Given that a well-defined thermocline has typically developed on most large bodies of water by mid-summer, this fish behavior shouldn’t come as a surprise. Still, many fishermen never consider that the water below the break is cold, holds little oxygen and is no place a walleye wants to be.
“Most guys will catch a few active fish on a deep point or sunken island, but immediately think they have to move down to the breakline when the action dies,” he says. “Instead, watch your electronics and move to the front end of the structure and out a good distance. More often than not, you’ll find pods of fish that move in and out from the structure to feed, and then rest at the same depth, suspended just above the thermocline.”
How he does it
Meleen starts his “inside-out” approach by moving the boat slowly over the windward side of the structure, dropping jig and live-bait combos to pick up aggressively-feeding walleyes.

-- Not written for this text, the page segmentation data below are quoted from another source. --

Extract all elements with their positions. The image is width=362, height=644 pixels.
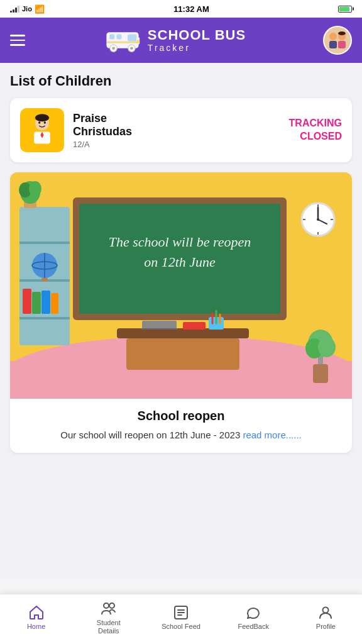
svg-point-42 bbox=[29, 181, 41, 196]
status-right bbox=[338, 6, 352, 13]
svg-text:The school will be reopen: The school will be reopen bbox=[109, 234, 251, 250]
child-name: PraiseChristudas bbox=[73, 112, 132, 138]
svg-point-12 bbox=[329, 33, 337, 40]
svg-point-23 bbox=[44, 121, 46, 123]
svg-rect-59 bbox=[183, 322, 206, 330]
student-icon bbox=[101, 601, 117, 617]
app-subtitle: Tracker bbox=[148, 43, 246, 53]
svg-rect-58 bbox=[141, 328, 178, 330]
bus-icon bbox=[102, 25, 143, 55]
svg-point-76 bbox=[323, 608, 329, 613]
child-avatar bbox=[20, 108, 64, 152]
svg-rect-15 bbox=[338, 41, 346, 48]
profile-icon bbox=[317, 604, 334, 621]
feed-image: The school will be reopen on 12th June bbox=[10, 172, 352, 399]
classroom-illustration: The school will be reopen on 12th June bbox=[10, 172, 352, 399]
svg-point-70 bbox=[104, 603, 109, 608]
svg-rect-57 bbox=[142, 321, 177, 330]
nav-label-home: Home bbox=[27, 623, 45, 631]
svg-rect-66 bbox=[313, 364, 328, 383]
nav-label-student: StudentDetails bbox=[97, 619, 121, 635]
child-figure bbox=[23, 111, 61, 149]
svg-rect-35 bbox=[23, 289, 31, 314]
app-header: SCHOOL BUS Tracker bbox=[0, 18, 362, 63]
status-time: 11:32 AM bbox=[173, 4, 209, 14]
avatar-icon bbox=[324, 27, 351, 53]
signal-bars bbox=[10, 5, 19, 13]
svg-rect-10 bbox=[106, 42, 138, 43]
header-logo: SCHOOL BUS Tracker bbox=[102, 25, 246, 55]
hamburger-menu[interactable] bbox=[10, 35, 25, 46]
tracking-status: TRACKINGCLOSED bbox=[289, 117, 342, 143]
svg-point-5 bbox=[112, 47, 115, 50]
svg-point-71 bbox=[109, 603, 114, 608]
svg-rect-13 bbox=[329, 41, 337, 48]
nav-item-feed[interactable]: School Feed bbox=[145, 604, 217, 631]
child-card: PraiseChristudas 12/A TRACKINGCLOSED bbox=[10, 98, 352, 162]
nav-item-feedback[interactable]: FeedBack bbox=[217, 604, 290, 631]
bottom-nav: Home StudentDetails School Feed FeedBack bbox=[0, 594, 362, 644]
svg-rect-30 bbox=[19, 317, 70, 319]
svg-rect-37 bbox=[41, 291, 50, 314]
svg-rect-2 bbox=[109, 34, 114, 39]
svg-point-19 bbox=[35, 114, 49, 121]
svg-rect-36 bbox=[32, 292, 41, 314]
nav-label-feedback: FeedBack bbox=[238, 623, 269, 631]
nav-label-profile: Profile bbox=[316, 623, 336, 631]
svg-point-16 bbox=[338, 31, 346, 35]
read-more-link[interactable]: read more...... bbox=[243, 430, 301, 440]
carrier-label: Jio bbox=[22, 5, 32, 13]
feed-description: Our school will reopen on 12th June - 20… bbox=[20, 428, 342, 443]
nav-item-profile[interactable]: Profile bbox=[290, 604, 362, 631]
header-title: SCHOOL BUS Tracker bbox=[148, 28, 246, 53]
feed-title: School reopen bbox=[20, 409, 342, 423]
home-icon bbox=[28, 604, 45, 621]
svg-rect-1 bbox=[128, 34, 136, 41]
nav-label-feed: School Feed bbox=[162, 623, 200, 631]
child-details: PraiseChristudas 12/A bbox=[73, 112, 132, 149]
child-class: 12/A bbox=[73, 140, 132, 149]
nav-item-student[interactable]: StudentDetails bbox=[72, 601, 145, 635]
tracking-closed-label: TRACKINGCLOSED bbox=[289, 117, 342, 143]
svg-point-69 bbox=[318, 337, 336, 357]
feed-desc-text: Our school will reopen on 12th June - 20… bbox=[60, 430, 243, 440]
svg-rect-34 bbox=[41, 278, 48, 281]
wifi-icon: 📶 bbox=[35, 4, 45, 14]
svg-rect-56 bbox=[126, 338, 239, 370]
svg-point-22 bbox=[38, 121, 40, 123]
status-bar: Jio 📶 11:32 AM bbox=[0, 0, 362, 18]
svg-rect-55 bbox=[117, 328, 249, 338]
feed-content: School reopen Our school will reopen on … bbox=[10, 399, 352, 453]
svg-rect-11 bbox=[324, 27, 351, 53]
svg-text:on 12th June: on 12th June bbox=[144, 254, 216, 270]
nav-item-home[interactable]: Home bbox=[0, 604, 72, 631]
svg-rect-38 bbox=[51, 293, 58, 314]
svg-rect-28 bbox=[19, 242, 70, 244]
main-content: List of Children bbox=[0, 63, 362, 579]
child-info: PraiseChristudas 12/A bbox=[20, 108, 132, 152]
svg-rect-3 bbox=[116, 34, 121, 39]
app-name: SCHOOL BUS bbox=[148, 28, 246, 43]
status-left: Jio 📶 bbox=[10, 4, 45, 14]
svg-point-7 bbox=[130, 47, 133, 50]
section-title: List of Children bbox=[10, 73, 352, 89]
feedback-icon bbox=[245, 604, 261, 621]
battery-icon bbox=[338, 6, 352, 13]
feed-card: The school will be reopen on 12th June bbox=[10, 172, 352, 453]
feed-icon bbox=[173, 604, 189, 621]
user-avatar[interactable] bbox=[323, 26, 352, 55]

When the action slows, he moves farther out, increasing boat speed to 1.0-1.5 mph and switching to a crawler harness or crankbait. He still fishes his baits at the depth walleyes were pinpointed at on the structure, over water as deep as 30′, 40′, even 100’.
To determine his presentation, Meleen looks at many things, including water temperature, where the forage base is in the water column, wind and sun explosure.
“I spend a lot of time pulling cranks. I’m a big Husky Jerk fan — glass and balsa Shad Raps too. At times I’ll use lead-core and floaters with rattles. I like Rapala products because if you’re fighting the elements and have two or three people in the boat, there’s no time to tune everybody’s crankbaits to run true. These baits are good to go right out of the box,” says Meleen.
“Today’s tournament approach has everybody focusing on the little humps that have one, two, three good fish on them. But the bigger pieces of structure may have several fish-holding spots: a little drop, sand and weed transitions, cups, etc. Then, where the structure drops off you can intercept both the walleyes that are leaving and the ones that are arriving to feed.
“You might have dozens of fish traveling in an out off the structure. Fish are on their own schedule. Working laterally out from the structure at the same depth gives you some additional opportunities.”